Environment Parser
Baeta provides a type-safe environment variable parser that helps you validate and transform environment variables at runtime while maintaining full type safety.
Installation
- yarn
- npm
- pnpm
- bun
yarn add @baeta/env
npm install @baeta/env
pnpm add @baeta/env
bun add @baeta/env
Basic Usage
import { createEnvParser } from "@baeta/env";
// Create a parser that reads from process.env
const parse = createEnvParser((key) => process.env[key]);
export const config = {
// Basic string parsing
apiKey: parse("API_KEY", {
type: "string",
required: true,
}),
// Number with default value
port: parse("PORT", {
type: "number",
default: 3000,
}),
// Boolean with custom resolver
isDevelopment: parse("NODE_ENV", {
type: "boolean",
default: true,
resolver: (value) => value === "development",
}),
};
Configuration Options
Types
The parser supports three basic types:
string
number
boolean
TypeScript Support
The parser provides full type inference:
const config = {
port: parse("PORT", {
type: "number",
default: 3000,
}),
cachePrefix: parse("CACHE_PREFIX", {
type: "string",
}),
};
// config.port is inferred as number
const port: number = config.port; // OK
const port: string = config.port; // Type error
const prefix: string = config.cachePrefix; // Possible type undefined is not assignable to string
Error Handling
The parser will throw descriptive errors when:
- A required variable is missing
- Type conversion fails (e.g., parsing a number)
- Custom resolver throws an error
Examples
Required Variables
const config = {
databaseUrl: parse("DATABASE_URL", {
type: "string",
required: true, // Will throw if not provided
}),
};
Default Values
const config = {
logLevel: parse("LOG_LEVEL", {
type: "string",
default: "info", // Uses 'info' if not provided
}),
};
Custom Resolvers
const config = {
isProduction: parse("NODE_ENV", {
type: "boolean",
default: false,
resolver: (value) => value === "production",
}),
};
Complex Configuration Example
Here's a more comprehensive example showing various use cases:
import { createEnvParser } from "@baeta/env";
const parse = createEnvParser((key) => process.env[key]);
export const config = {
// Basic required string
apiUrl: parse("API_URL", {
type: "string",
required: true,
}),
// Number with default
serverPort: parse("PORT", {
type: "number",
default: 80,
}),
// Boolean with custom resolver
isProduction: parse("NODE_ENV", {
type: "boolean",
default: false,
resolver: (value) => value === "production",
}),
// Optional string
cachePrefix: parse("CACHE_PREFIX", {
type: "string",
required: false,
}),
// Required with custom error handling
secretKey: parse("SECRET_KEY", {
type: "string",
required: true,
}),
};
Environment Sources
Node.js
Using Node's built-in process.env
:
const parse = createEnvParser((key) => process.env[key]);
Deno
Using Deno's built-in Deno.env:
const parse = createEnvParser((key) => Deno.env.get(key));
Bun
Using Bun's built-in process.env or Bun.env:
// Using process.env (Node.js compatible)
const parse = createEnvParser((key) => process.env[key]);
// Using Bun.env (Bun specific)
const parse = createEnvParser((key) => Bun.env[key]);
Vite
When using Vite, you can access environment variables through import.meta.env
:
const parse = createEnvParser((key) => import.meta.env[key]);
Next.js
Next.js requires special handling of environment variables during bundling.
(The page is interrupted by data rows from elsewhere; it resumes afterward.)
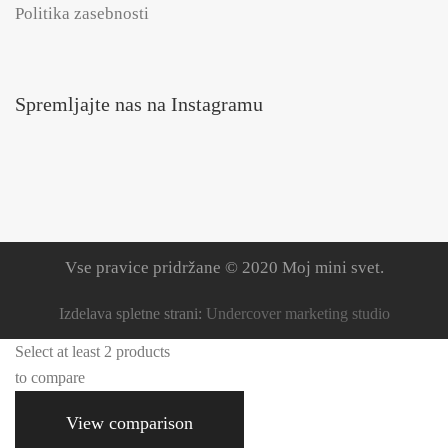
Politika zasebnosti
Spremljajte nas na Instagramu
Vse pravice pridržane © 2020 Moj mini svet.
Izdelava spletne strani:
Undercover marketing studio
Select at least 2 products
to compare
View comparison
Only variables prefixed with NEXT_PUBLIC_
are included in the client bundle, and they must be accessed via process.env.NEXT_PUBLIC_*
directly in your code, since the bundler inlines them.
To work around this limitation, you can create a map of your environment variables:
const envMap = {
NEXT_PUBLIC_API_URL: process.env.NEXT_PUBLIC_API_URL,
// ... other env vars
} as const;
const parse = createEnvParser((key) => envMap[key as keyof typeof envMap]);
export const config = {
apiUrl: parse("NEXT_PUBLIC_API_URL", {
type: "string",
required: true,
}),
};
Or you can edit the Webpack configuration to include a global map of public variables.